[Records to use]

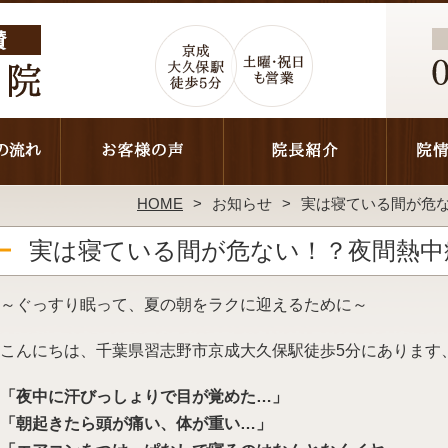
HOME
お知らせ
実は寝ている間が危
実は寝ている間が危ない！？夜間熱中
～ぐっすり眠って、夏の朝をラクに迎えるために～
こんにちは、千葉県習志野市京成大久保駅徒歩5分にあります
「夜中に汗びっしょりで目が覚めた…」
「朝起きたら頭が痛い、体が重い…」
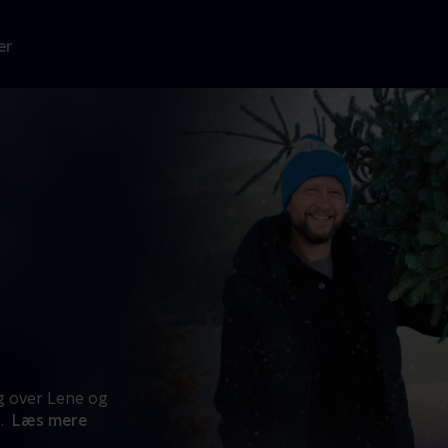
er
g over Lene og
..
Læs mere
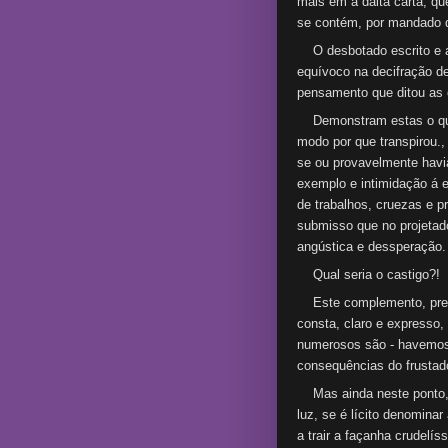
mais em a daita carta, qu
se contém, por mandado d
O desbotado escrito e a s
equívoco na decifração d
pensamento que ditou as c
Demonstram estas o que 
modo por que transpirou.,
se ou provavelmente havia
exemplo e intimidação á 
de trabalhos, cruezas e p
submisso que no projetado
angústica e dessperação.
Qual seria o castigo?!
Este complemento, presum
consta, claro e expresso,
numerosos são - havemos
consequências do frustad
Mas ainda neste ponto,
luz, se é lícito denomin
a trair a façanha crudelí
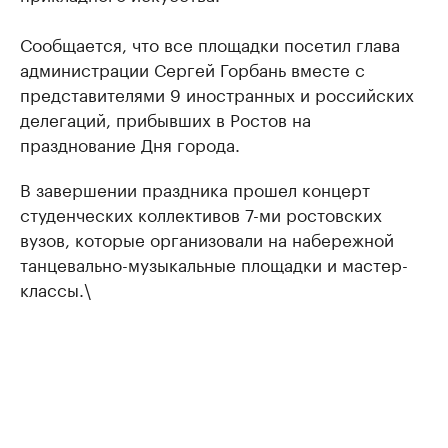
Сообщается, что все площадки посетил глава
администрации Сергей Горбань вместе с
представителями 9 иностранных и российских
делегаций, прибывших в Ростов на
празднование Дня города.
В завершении праздника прошел концерт
студенческих коллективов 7-ми ростовских
вузов, которые организовали на набережной
танцевально-музыкальные площадки и мастер-
классы.\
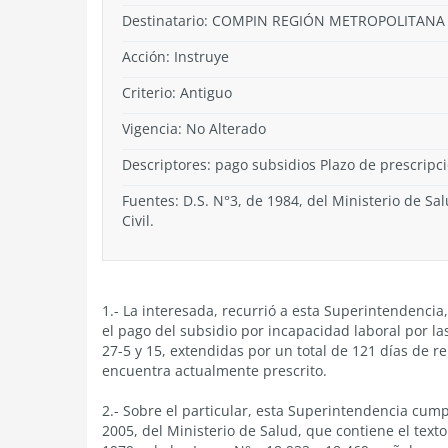
Destinatario: COMPIN REGIÓN METROPOLITANA
Acción:
Instruye
Criterio:
Antiguo
Vigencia:
No Alterado
Descriptores: pago subsidios Plazo de prescrip
Fuentes: D.S. N°3, de 1984, del Ministerio de Sal
Civil.
1.- La interesada, recurrió a esta Superintendenci
el pago del subsidio por incapacidad laboral por la
27-5 y 15, extendidas por un total de 121 días de r
encuentra actualmente prescrito.
2.- Sobre el particular, esta Superintendencia cump
2005, del Ministerio de Salud, que contiene el text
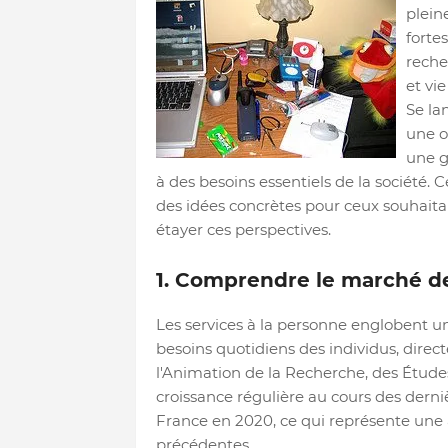
plein
fortes
reche
et vie
Se la
une o
une g
à des besoins essentiels de la société. 
des idées concrètes pour ceux souhaitan
étayer ces perspectives.
1. Comprendre le marché de
Les services à la personne englobent u
besoins quotidiens des individus, direc
l'Animation de la Recherche, des Études
croissance régulière au cours des derniè
France en 2020, ce qui représente une
précédentes.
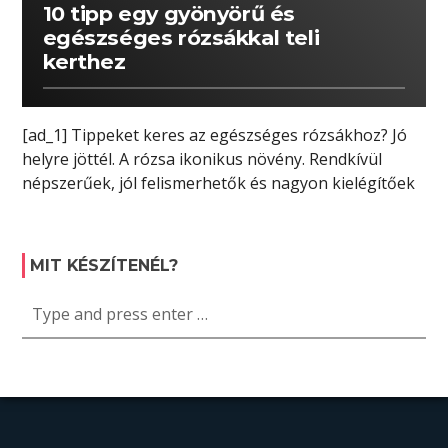
10 tipp egy gyönyörű és
egészséges rózsákkal teli
kerthez
[ad_1] Tippeket keres az egészséges rózsákhoz? Jó
helyre jöttél. A rózsa ikonikus növény. Rendkívül
népszerűek, jól felismerhetők és nagyon kielégítőek
[…]
MIT KÉSZÍTENÉL?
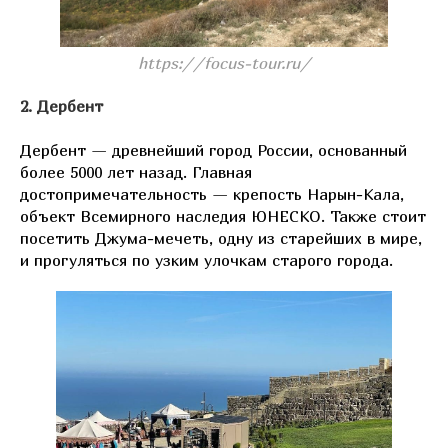
https://focus-tour.ru/
2. Дербент
Дербент — древнейший город России, основанный
более 5000 лет назад. Главная
достопримечательность — крепость Нарын-Кала,
объект Всемирного наследия ЮНЕСКО. Также стоит
посетить Джума-мечеть, одну из старейших в мире,
и прогуляться по узким улочкам старого города.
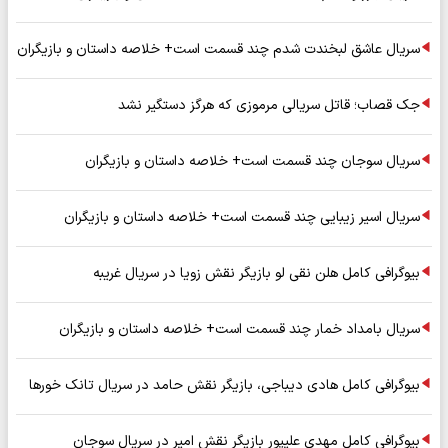
سریال عاشق لبخندت شدم چند قسمت است+ خلاصه داستان و بازیگران
جک قصاب؛ قاتل سریالی مرموزی که هرگز دستگیر نشد
سریال سوجان چند قسمت است+ خلاصه داستان و بازیگران
سریال اسیر زیبایی چند قسمت است+ خلاصه داستان و بازیگران
بیوگرافی کامل هلن نقی لو بازیگر نقش زویا در سریال غریبه
سریال بامداد خمار چند قسمت است+ خلاصه داستان و بازیگران
بیوگرافی کامل هادی دیباجی، بازیگر نقش حامد در سریال تانک خورها
بیوگرافی کامل مهدی علیپور بازیگر نقش امیر در سریال سوجان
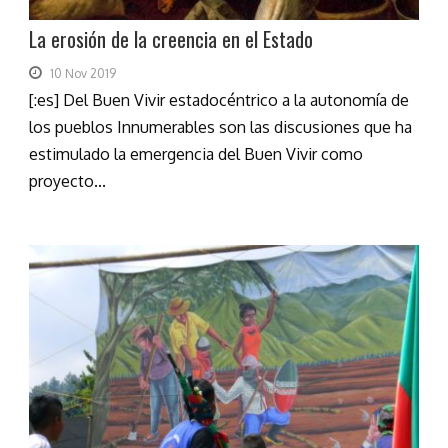
La erosión de la creencia en el Estado
10 Nov 2019
[:es] Del Buen Vivir estadocéntrico a la autonomía de
los pueblos Innumerables son las discusiones que ha
estimulado la emergencia del Buen Vivir como
proyecto...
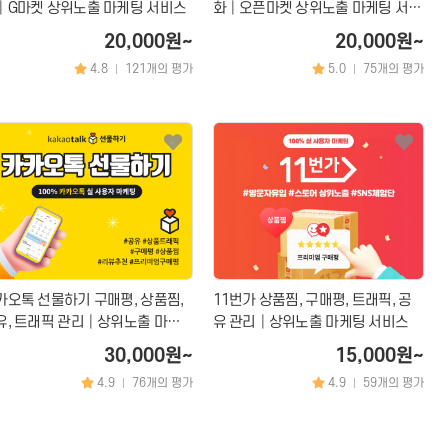
│G마켓 상위노출 마케팅 서비스
화│오픈마켓 상위노출 마케팅 서비
스
20,000원~
20,000원~
4.8
121개의 평가
5.0
75개의 평가
|
|
카오톡 선물하기 구매평, 상품찜,
11번가 상품찜, 구매평, 트래픽, 공
유, 트래픽 관리│상위노출 마케
유 관리│상위노출 마케팅 서비스
 서비스
30,000원~
15,000원~
4.9
76개의 평가
4.9
59개의 평가
|
|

[/Records to use]

> The problem
A verbatim copy of the records is expected, from their first line through the line with "submisso que no projetado", inclusive, with the pictures removed.

> The completed task
HOME
お知らせ
実は寝ている間が危
実は寝ている間が危ない！？夜間熱中
～ぐっすり眠って、夏の朝をラクに迎えるために～
こんにちは、千葉県習志野市京成大久保駅徒歩5分にあります
「夜中に汗びっしょりで目が覚めた…」
「朝起きたら頭が痛い、体が重い…」
er
g over Lene og
..
Læs mere
mais em a daita carta, qu
se contém, por mandado d
O desbotado escrito e a s
equívoco na decifração d
pensamento que ditou as c
Demonstram estas o que 
modo por que transpirou.,
se ou provavelmente havia
exemplo e intimidação á 
de trabalhos, cruezas e p
submisso que no projetado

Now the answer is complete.